A Call To Unity & Humility: Implications of The Gospel
“1Therefore if there is any encouragement in Christ, if there is any consolation of love, if there is any fellowship of the Spirit, if any affection and compassion, 2make my joy complete by being of the same mind, maintaining the same love, united in spirit, intent on one purpose. 3Do nothing from selfishness or empty conceit, but with humility of mind regard one another as more important than yourselves; 4do not merely look out for your own personal interests, but also for the interests of others.” (Philippians 2:1-4 NASB)
The church is described in many ways in Scripture. Three ways it is figuratively described are the body of Christ (1 Cor. 12-12-27), the bride of Christ (Eph. 5:22-32) and a building/holy temple (Eph. 2:19-22). We would do well to notice how these references always point to some sort of relationship between members. The word church is derived from the Greek word ekklesia. Ekklesia is a combination of two Greek words: the preposition ek, which means out of and kaleo which means to call. The church is an assembly people who have been called out of sin and into the kingdom of God through faith in Jesus Christ. This reality points to the fact that the church is in a reconciled relationship with God (Col. 1:19-22). It is on this basis of this reconciled reality that Paul continues his exhortation to the Philippians and to us in chapter 2.
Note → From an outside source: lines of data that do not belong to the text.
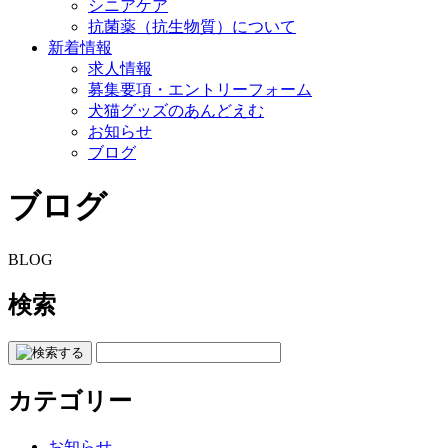
シニアケア
抗菌薬（抗生物質）について
新着情報
求人情報
募集要項・エントリーフォーム
犬猫グッズのあんどえむ
お知らせ
ブログ
ブログ
BLOG
検索
カテゴリー
お知らせ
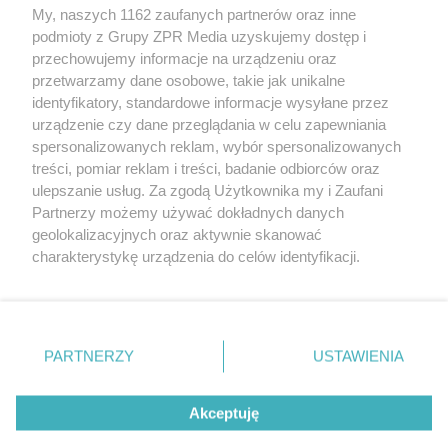
My, naszych 1162 zaufanych partnerów oraz inne
Żaden utwór zamieszczony w serwisie nie może być powielany i
podmioty z Grupy ZPR Media uzyskujemy dostęp i
rozpowszechniany lub dalej rozpowszechniany w jakikolwiek
sposób (w tym także elektroniczny lub mechaniczny) na
przechowujemy informacje na urządzeniu oraz
jakimkolwiek polu eksploatacji w jakiejkolwiek formie, włącznie z
przetwarzamy dane osobowe, takie jak unikalne
umieszczaniem w Internecie bez pisemnej zgody właściciela praw.
Jakiekolwiek użycie lub wykorzystanie utworów w całości lub w
identyfikatory, standardowe informacje wysyłane przez
części z naruszeniem prawa, tzn. bez właściwej zgody, jest
urządzenie czy dane przeglądania w celu zapewniania
zabronione pod groźbą kary i może być ścigane prawnie.
spersonalizowanych reklam, wybór spersonalizowanych
treści, pomiar reklam i treści, badanie odbiorców oraz
ulepszanie usług. Za zgodą Użytkownika my i Zaufani
Partnerzy możemy używać dokładnych danych
geolokalizacyjnych oraz aktywnie skanować
charakterystykę urządzenia do celów identyfikacji.
O nas
Ponieważ cenimy Twoją prywatność, prosimy o zgodę na
korzystanie z tych technologii poprzez kliknięcie
Informacje prawne
„Akceptuję”. Zgoda jest dobrowolna i zawsze możesz ją
zmienić/wycofać klikając przycisk ustawień prywatności
Nasze serwisy
PARTNERZY
USTAWIENIA
znajdujący się w lewym dolnym rogu strony
. Niektóre
© 2026 Grupa ZPR Media
rodzaje przetwarzania danych nie wymagają zgody
Akceptuję
użytkownika, ale masz prawo sprzeciwić się takiemu
przetwarzaniu. Preferencje będą miały zastosowanie tylko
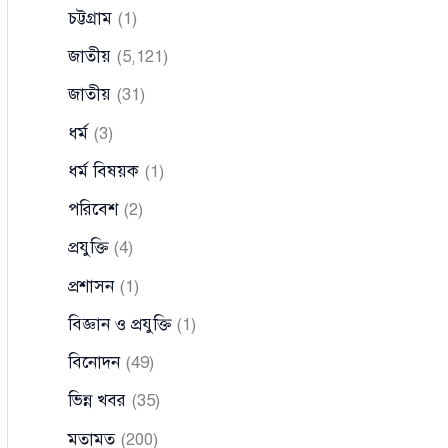
চট্টগ্রাম
(1)
জাতীয়
(5,121)
জাতীয়
(31)
ধর্ম
(3)
ধর্ম বিষয়ক
(1)
পরিবেশ
(2)
প্রযুক্তি
(4)
প্রশাসন
(1)
বিজ্ঞান ও প্রযুক্তি
(1)
বিনোদন
(49)
ভিন্ন খবর
(35)
মতামত
(200)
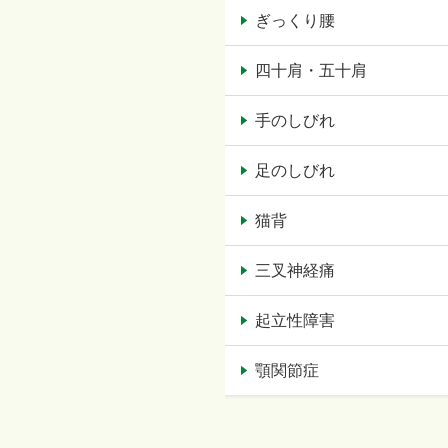
ぎっくり腰
四十肩・五十肩
手のしびれ
足のしびれ
猫背
三叉神経痛
起立性障害
顎関節症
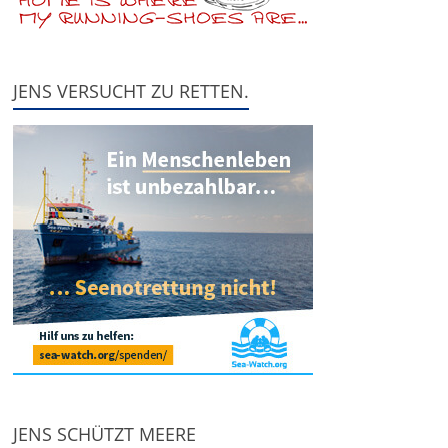
JENS VERSUCHT ZU RETTEN.
JENS SCHÜTZT MEERE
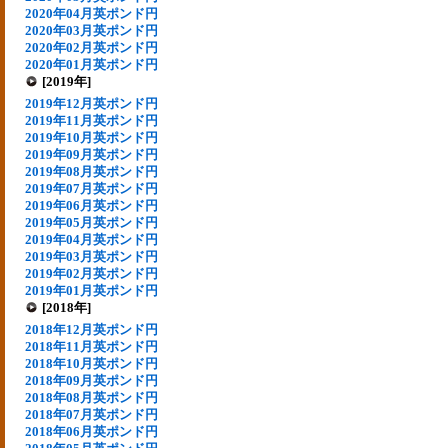
2020年04月英ポンド円
2020年03月英ポンド円
2020年02月英ポンド円
2020年01月英ポンド円
[2019年]
2019年12月英ポンド円
2019年11月英ポンド円
2019年10月英ポンド円
2019年09月英ポンド円
2019年08月英ポンド円
2019年07月英ポンド円
2019年06月英ポンド円
2019年05月英ポンド円
2019年04月英ポンド円
2019年03月英ポンド円
2019年02月英ポンド円
2019年01月英ポンド円
[2018年]
2018年12月英ポンド円
2018年11月英ポンド円
2018年10月英ポンド円
2018年09月英ポンド円
2018年08月英ポンド円
2018年07月英ポンド円
2018年06月英ポンド円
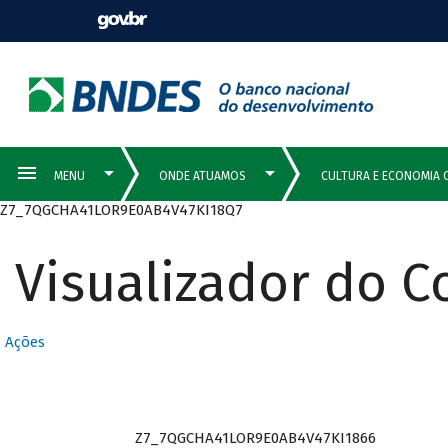
Z7_7QGCHA41LOR9E0AB4V47KI18Q7
Visualizador do 
Ações
Z7_7QGCHA41LOR9E0AB4V47KI1866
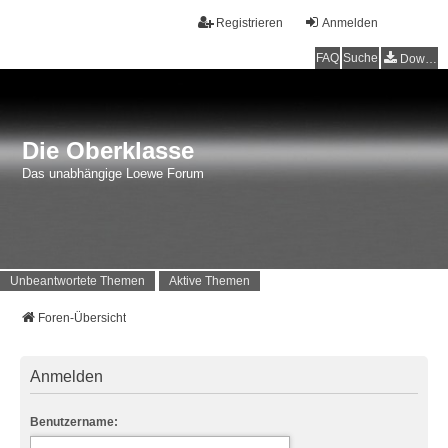
Registrieren
Anmelden
FAQ
Suche
Downloads
Die Oberklasse
Das unabhängige Loewe Forum
Unbeantwortete Themen
Aktive Themen
Foren-Übersicht
Anmelden
Benutzername:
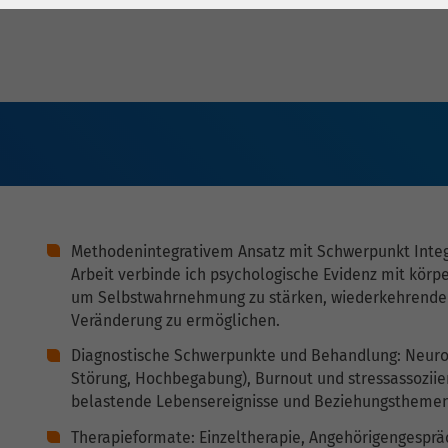
1 Jahr
Laufzeit
6 Monate
Cookie von Matomo
Wird zum
für Website-
Entsperren von
Zweck
Analysen. Erzeugt
Google Maps-
statistische Daten
Inhalten verwendet.
darüber, wie der
Besucher die
Name
YouTube
Website nutzt.
Google Ireland
Methodenintegrativem Ansatz mit Schwerpunkt Integr
Limited, Gordon
Arbeit verbinde ich psychologische Evidenz mit körp
Anbieter
House, Barrow
um Selbstwahrnehmung zu stärken, wiederkehrende 
Street Dublin 4
Veränderung zu ermöglichen.
Irland
Diagnostische Schwerpunkte und Behandlung: Neurod
Laufzeit
6 Monate
Störung, Hochbegabung), Burnout und stressassoziie
belastende Lebensereignisse und Beziehungsthemen
Wird verwendet, um
Therapieformate: Einzeltherapie, Angehörigengesprä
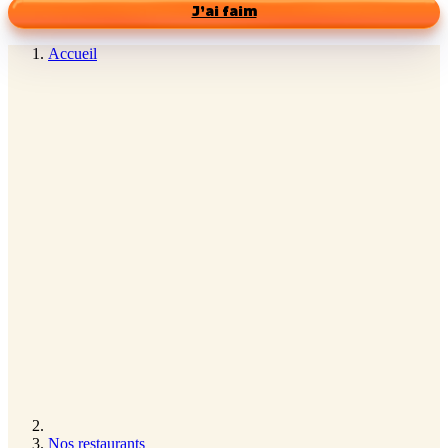
J’ai faim
Accueil
Nos restaurants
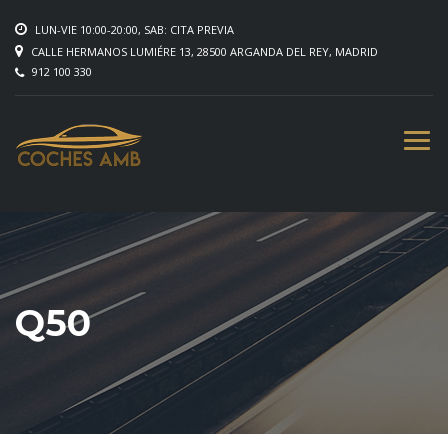
LUN-VIE 10:00-20:00, SAB: CITA PREVIA
CALLE HERMANOS LUMIÉRE 13, 28500 ARGANDA DEL REY, MADRID
912 100 330
Q50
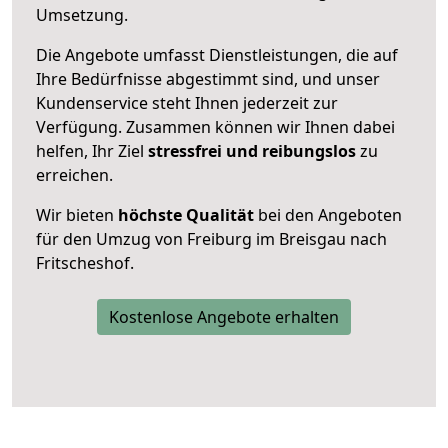
Umsetzung.
Die Angebote umfasst Dienstleistungen, die auf
Ihre Bedürfnisse abgestimmt sind, und unser
Kundenservice steht Ihnen jederzeit zur
Verfügung. Zusammen können wir Ihnen dabei
helfen, Ihr Ziel
stressfrei und reibungslos
zu
erreichen.
Wir bieten
höchste Qualität
bei den Angeboten
für den Umzug von Freiburg im Breisgau nach
Fritscheshof.
Kostenlose Angebote erhalten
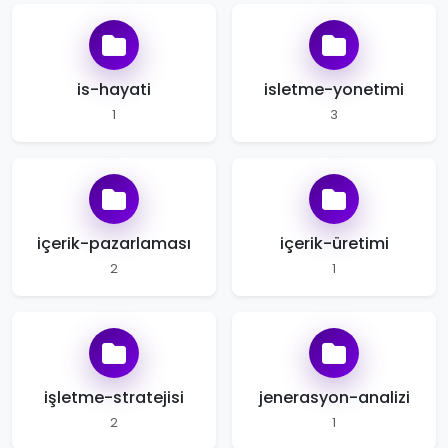
is-hayati
isletme-yonetimi
1
3
içerik-pazarlaması
içerik-üretimi
2
1
işletme-stratejisi
jenerasyon-analizi
2
1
In verse 1, Paul names five realities of this reconciliation that form the foundation of his exhortation. These five realities are things that the Philippians have experienced having been reconciled to God. The first two deal with Christ and the last three deal with the Holy Spirit. They are encouragement, consolation of love, fellowship of the Spirit, affection and compassion. To grasp the full weight of these verses, the word “if” is better rendered as “because” or “since” according to Greek grammar rules. Literally it means, “Because you have encouragement in Christ, because you have consolation of love….”
The word for encouragement is the Greek word paraklesis. Paraklesis is composed of two Greek words, para which means beside or near and kaleo, which we’ve already seen means to call. So we can see that paraklesis means to call beside or to call near to oneself. We see a fuller picture of this word when we consider that the Holy Spirit was referred to as The Comforter (Paraklete) by Jesus in John 16. Consolation is the word paramuthion. Paramuthion literally means to speak tenderly or encouragingly toward or cheerfully toward for encouragement. This is the picture of how Christ relates to us because of our union with Him. He’s called us near to Himself and he constantly encourages and lovingly comforts us.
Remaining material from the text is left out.